Çeşitli ülkelerde modern revizyonizmin peşine takılma ve sola savrulmalarında bir etken olarak da, modern revizyonizmin karşısında yeterince güçlü bir komünist mihrak oluşturulamamasının sözünü etmek gerek.
Baştan beri modern revizyonizme karşı bayrak açan ve uzlaşmaz ve ilkelerde sağlam ve tutarlı bir mücadele içine giren, sosyalizmin küçük ülkesi Arnavutluk’un Emek Partisi ve Enver Hoca oldu. Sovyet Partisi ile ikili ilişkileri, eleştirileri nedeniyle en başta bozulan AEP ve Enver Hoca açık tavrı, ’60ların ortalarında aldılar. Hem anavatanında sosyalizmin yeniden ayağa kalka bilme ihtimali vardı, modern revizyonizm yoluna girilmişse de ülke içinde karşıt, devrimci ve komünist güçlerin mücadelesiyle yeniden sosyalizm yoluna dönülebilirdi ve hem de sonuç kesinleşmeden Sovyet kalesini “yıpratmış” olmaktan kaçınıldı. Eleştiriler uzun süre açığa vurulmadan döndürülemezcesine iki parti arasında yapıldı. Ve komünist partiler arası toplantılarda revizyonizm teşhir edilerek çeşitli partilerin komünizmin safına kazanılması yoluna gidildi. 1961 ve ’63 Moskova ve Bükreş toplantıları, revizyonizmle komünizm arasında tartışmanın zemini oldu. Üstelik Kruşçev oyunu dikkatli oynuyor ve zamanı kendi lehine iyi değerlendirerek adımlarını atıyordu. Sözü edilen iki toplantı sonucunda yayınlanan ortak bildirilerde revizyonist tezlerin sızmaları görülmekle birlikte genellikle Marksist fikir ve ilkeler yer aldı. Revizyonizm ayağını yere sağlam basmak üzere zaman kazanıyordu.

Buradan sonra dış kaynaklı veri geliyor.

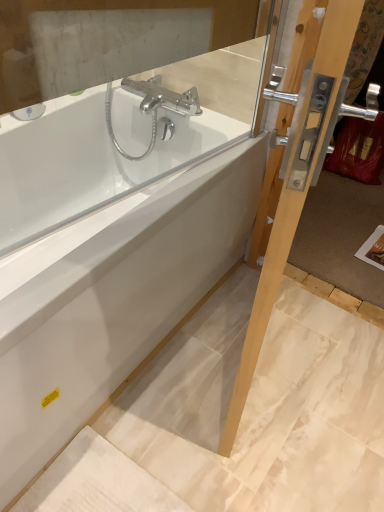 Identify the location of vacant space in front of clear glass screen door at right. This screenshot has width=384, height=512. (247, 443). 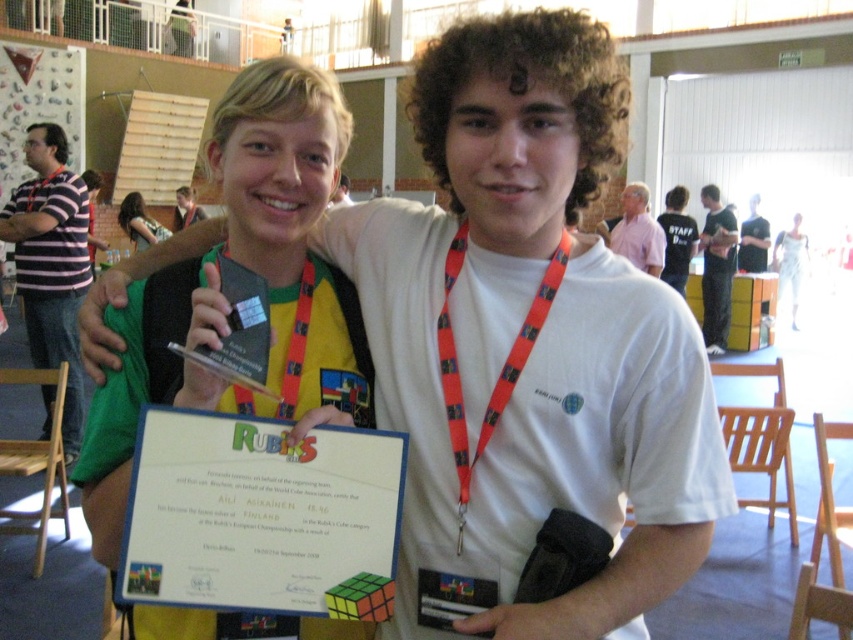 Question: Is striped cotton shirt at left positioned in front of orange fabric lanyard at center?

Choices:
 (A) no
 (B) yes

Answer: (A)

Question: Estimate the real-world distances between objects in this image. Which object is farther from the orange lanyard at center?

Choices:
 (A) orange fabric lanyard at center
 (B) striped cotton shirt at left
 (C) black fabric pants at right
 (D) pink fabric shirt at upper center

Answer: (C)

Sonunda açık mücadele başladı. ÇKP ve Mao Zedung da, birkaç uzlaşma girişiminden sonra eleştiriciler arasında yer aldı. Ve “büyüklük” nedeniyle çatışma, “Çin-Sovyet” ya da “Moskova-Pekin” çatışması olarak lanse edildi. Oysa Mao, ilk tepki olarak 20. Kongre’yi selamlayarak hemen eteğindeki taşları dökmeye ve Stalin eleştirileri yapmaya başlamıştı. Anlaşma olmayınca, devrim ve “proletarya diktatörlüğü”, emperyalizm karşısında uzlaşmazlık, savaş ve barış vb. konularda ÇKP de modern revizyonizm eleştiricileri safına katıldı.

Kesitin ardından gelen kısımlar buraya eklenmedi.